• à propos de "Le ruisseau, l'éclair"

     

    Je sors à l’instant de la lecture du recueil des 56 poèmes que publie Laurent Albarracin chez L’éditeur Rougerie, livre qui garde la sobriété et l’élégance que l’on connaît de la maison de Mortemart. Nonobstant, j’ai éprouvé très vite le charme de la locution courte de l’éclat soudain et resserré et aussi la tendance à la raréfaction. Voilà un livre entier construit sur le peu, le juste ce qu’il faut de mots pour faire exister le poème et qui, cependant, permet d’entendre le poète, lequel n’est pas incolore dans sa poésie. Je connais un peu Laurent, et j’ai vu dans ce ruisseau et cet éclair certains traits qui font miroir de son âme profonde, peut-être. Je pense à ce poème :

    L’éclair m’a planté
    un brin d’osier dans le cœur
    Depuis je le tresse
    pour cueillir l’écume des rivières

     

    ou encore :

    Dériver est quelquefois atteindre.
    Quand c’est de ruisseau et d’éclair
    que l’on vit.


     Le projet de ce livre se dévoile à chaque instant dans l’ouvrage, livre d’eau et de feu, de grand éclair et de torrent, de ce moment de kaïros, moment sublime que le ruisseau et la foudre énoncent chacun à leur manière. L’éclair est au sens propre la saisie grecque du sublime, saisie brutale de tous les sens, de toute la sensibilité par la fulgurance d’une image ou d’une phrase. Le ruisseau aussi, par sa nature purement aléatoire est aussi sublime, parce qu’à la fois continu et discontinu. Pour ce qui me concerne ce sont des problèmes qui m’intéressent beaucoup.

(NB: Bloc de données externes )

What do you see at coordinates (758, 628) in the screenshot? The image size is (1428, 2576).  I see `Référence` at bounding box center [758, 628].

     Au ruisseau les pierres étincelantes
    comme des enclumes posées
    dans la forge défaite de l’eau
    et sous son clair marteau

     Mais cela ne serait pas faire justice au livre si je n’évoquais pas Héraclite et ses formules fragmentées – surtout pour moi qui suis préoccupé en ce moment par la question de l’épars. Préciser aussi que le milieu sylvestre est toujours une chose très touchante et très belle – et d’ailleurs saisir sa beauté demande une habileté de sculpteur de lumière. C’est en ce sens que le recueil de Laurent Albarracin permet de trouver le poète dans le poème.